- **What the task asks**
Strip out the pictures and output each remaining line of the data word for word.

- **Dataset**
= Beginning of Section =

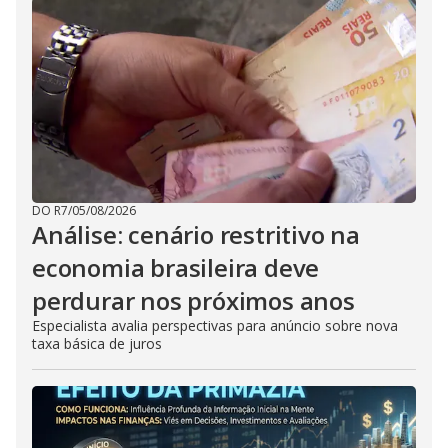
DO R7
/
05/08/2026
Análise: cenário restritivo na
economia brasileira deve
perdurar nos próximos anos
Especialista avalia perspectivas para anúncio sobre nova
taxa básica de juros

= End of Section =

- **Exercise solution**
DO R7
/
05/08/2026
Análise: cenário restritivo na
economia brasileira deve
perdurar nos próximos anos
Especialista avalia perspectivas para anúncio sobre nova
taxa básica de juros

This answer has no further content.